Top job roles include managers and high-level company leadership (61%), developers and instructional designers (17%), and mid- and low-level company employees (22%).

 

Time, Money, and Services: Training Expenditure Data

According to the report, training expenditures across respondents’ companies decreased by 6.4%. Total expenditures, including payroll and training products and services, totaled $87.6 billion. Of that total, $47 billion was spent on payroll for training professionals and $11 billion was spent on external goods and services.

In addition, professionals selected top training materials that they plan to purchase in the upcoming year. The most popular products and services include:

  • Online learning tools and systems (41% of respondents)
  • Learning management systems (33%)
  • Classroom tools and systems (32%)
  • Content development (31%)
  • Authoring tools and systems (27%)

It is no surprise that the data shows that professionals continue to transition more spending from classrooms to online. That said, it is interesting to know that classroom tools are still a priority. Consistent with this report, SNI has spent a great deal of effort developing new online learning tools and seen a great deal of success; however, we still believe that classroom is the best environment for an original session and online is the best medium for reinforcement.

 

Delivery Trends and Techniques

Companies utilized a mix of classroom learning, online learning, and blended techniques for training administration over the past year.

  • 79% of small companies, 86% of midsize companies, and 43% of large companies utilized blended learning techniques in 2018.
  • 39% of small companies, 35% of midsize companies, and 31% of large companies used instructor-led classrooms only.
  • 8% of small companies, 10% of midsize companies, and 14% of large companies used a virtual classroom.
  • 24% of small companies, 28% to midsize companies, and 24% of large companies used an online method without an instructor.
  • Mobile and social learning were used significantly less than the other methods, ranging from 0% to 3% per company size and category.

It was interesting to note that blended learning techniques are the most common across all company sizes – this is not only what we would expect but also what we recommend. We were surprised to see that a very small percentage use mobile and social learning but we expect those numbers to grow as organizations are willing to give it a try, especially with the steadily decreasing average age in the workforce and as new technology and platforms continue to be developed.

 

Training Outsourcing and Expert Mobility

Many companies recognize that they lack expertise in some subject areas.
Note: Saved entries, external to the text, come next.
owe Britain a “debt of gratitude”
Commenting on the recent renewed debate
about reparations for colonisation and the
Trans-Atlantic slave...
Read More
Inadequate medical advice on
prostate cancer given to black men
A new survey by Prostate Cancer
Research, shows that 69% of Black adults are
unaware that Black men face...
They also understand and recognize the value of expert training programs and organizations like SNI. As a result, we were pleased to see that this report found the companies were increasing their expenditures for training outsourcing. On average, companies spent $422,321 in 2018 on training outsourcing versus $219,265 in 2017.

  • 56% of small companies, 55% a midsize companies, and 49% of large companies indicated that they outsourced instruction and facilitation services in 2018.
  • 48% of small companies, 50% of midsize companies, and 54% of large companies outsourced learning management system operations.
  • 34% of small companies, 53% of midsize companies, and 60% of large companies outsourced custom content development.
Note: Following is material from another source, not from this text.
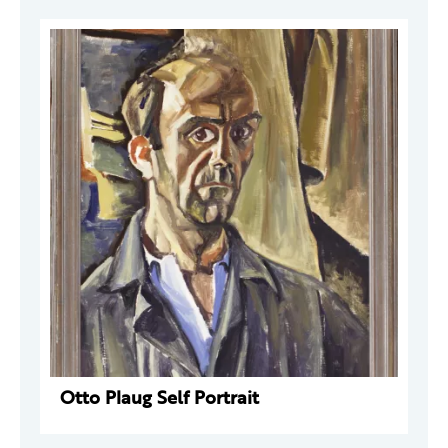
Otto Plaug Self Portrait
It is important to note that there are hybrid models available. For example, we recently implemented a large train-the-trainer program with a client that wanted to train thousands of sales people across the country. In this case we developed the curriculum, customized it, and then taught our client’s internal trainers how to teach the class. The result – our expertise, content, and customization combined with internal control and flexibility, and the cost savings that come with it.

 

2018 Training Industry Takeaways

Training industry professionals can learn key lessons from this data.

  • Most companies have been investing in technologically-based training materials and methods, such as learning management systems, custom content development, virtual classrooms, and other e-learning tools for years. Those who have not are now the minority and likely considering it in 2019. SNI has experienced this first hand with clients and as a result developed several online training platforms and online training programs – many of which are mobile-friendly or mobile-based in order to be ahead of the curve and continue to push the envelope the use of technology in education.
  • Companies are increasingly strategic in how they incorporate expert knowledge from outside sources. SNI has seem this first hand as organizations reach out because they are looking for a fresh perspective or simply do not have expertise around negotiation training. We have seen this in particular with smaller firms that simply do not have the staff or larger companies that are looking for world-class expertise.

 

If you have any questions about this summary, or for more information about our training, feel free to contact SNI at 410-662-4764.

The Importance of Product Knowledge in Sales and Negotiation

Sales Knowledge

Product knowledge is a crucial skill that all effective salespeople need to master. In order to successfully market a product or service, a salesperson must deliver the specifications of that product or service with intelligence and confidence. In order to bring salespeople up to speed with the latest company offerings, management and team leaders engage in product knowledge training sessions.

How can team leaders administer these training sessions effectively, boost retail credibility, and maintain high employee engagement? There are a few types of educational techniques that training administrators can incorporate into their product knowledge sessions. Using interactive activities, humanizing the customer, and collecting feedback are all effective tools to use in this type of training.

 

Hands-On Activities

A person can’t become skilled at something without learning and practicing it several times beforehand. Product knowledge training sessions should incorporate interactive, hands-on activities to encourage this practice. In addition, these activities help break up the monotony of lectures and PowerPoint slides. Incorporating roleplaying activities, simulations, games, and other techniques can provide opportunities for salespeople to test their product knowledge.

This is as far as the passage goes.